We take inspiration from Habibi et al’s “ Characterization of Tor Traffic using Time based Features” paper and follow a time-based approach over extracted network flow to detect TOR traffic for this article. However, our architecture uses a plethora of other meta-information that can be obtained to classify the traffic. This is inherently due to the Deep Learning architecture that has been chosen to solve this problem.

Data Experiments – Tor Traffic Detection

We obtained the data from Habibi Lashkari et al. [11] at the University of New Brunswick for the data experiments done in this article. Their data consists of features extracted from the analysis of the university internet traffic. Extracted meta information from the data is given in the table below:

Table 1: Meta information parameters obtained from [1]

Meta-Information parameter	Parameter Explanation
FIAT	Forward Inter Arrival Time, the time between two packets sent forward direction (mean, min, max, std).
BIAT	Backward Inter Arrival Time, the time be- tween two packets sent backwards (mean, min, max, std).
FLOWIAT	Flow Inter Arrival Time, the time between two packets sent in either direction (mean, min, max, std).
ACTIVE	The amount of time time a flow was active before going idle (mean, min, max, std).
IDLE	The amount of time time a flow was idle before becoming active (mean, min, max, std).
FB PSEC	Flow Bytes per second. Flow packets per second. duration: The duration of the flow.

Apart from these parameters, other flow-based parameters are also included. A sample instance from the dataset is shown in Figure 4 below:

Figure 4: An instance of the dataset used for this article.

Please note that source IP/port and destination IP/port, along with the protocol field, have been removed from the instance as they overfit the model. We process all other features using a deep feed forward neural network with N hidden layers. The architecture of the neural network is shown in Figure 5 below.

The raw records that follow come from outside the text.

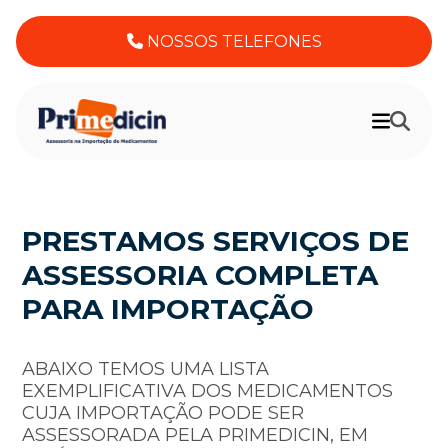
NOSSOS TELEFONES
PRESTAMOS SERVIÇOS DE
ASSESSORIA COMPLETA
PARA IMPORTAÇÃO
ABAIXO TEMOS UMA LISTA
EXEMPLIFICATIVA DOS MEDICAMENTOS
CUJA IMPORTAÇÃO PODE SER
ASSESSORADA PELA PRIMEDICIN, EM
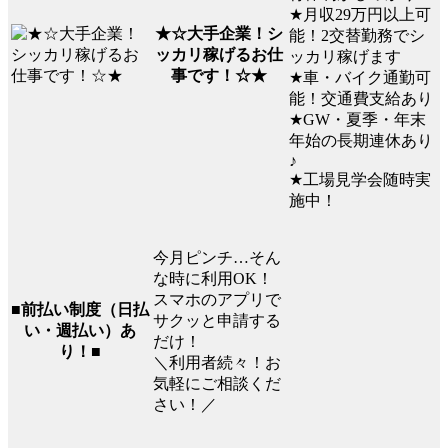
★月収29万円以上可
★☆大手企業！シ
能！2交替勤務でシ
ッカリ稼げるお仕
ッカリ稼げます
事です！☆★
★車・バイク通勤可
能！交通費支給あり
★GW・夏季・年末
年始の長期連休あり
♪
★工場見学会随時実
施中！
今月ピンチ…そん
な時に利用OK！
スマホのアプリで
■前払い制度（日払
サクッと申請する
い・週払い）あ
だけ！
り！■
＼利用者続々！お
気軽にご相談くだ
さい！／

Figure 5: Deep learning network representation used for TOR traffic detection.

The hidden layers vary between 2 to 10. We found N=5 to be optimal. For activation, Relu is used for all the hidden layers. Each layer of the Hidden layers is dense in nature and of dimension 100.

model = Sequential()
model.add(Dense(feature_dim, input_dim= feature_dim, kernel_initializer='normal', activation='relu'))
for _ in range(0, hidden_layers-1):
    model.add(Dense(neurons_num, kernel_initializer='normal', activation='relu'))
model.add(Dense(1,kernel_initializer='normal', activation='sigmoid'))
model.compile(optimizer='adam', loss='binary_crossentropy', metrics=["accuracy"])

Figure 6: A Python Code Snippet of the FFN in Keras.

The output node is activated by a sigmoid function. This was used as the output is a binary classification – Tor or Non-Tor.

We used Keras with Tensorflow in the backend to train the DL module. Binary cross entropy loss was used for optimizing the FFN. The model was trained for different epochs. Figure 7 below shows training simulation for a run depicting the increasing performance and decreasing loss value as the number of epochs increase.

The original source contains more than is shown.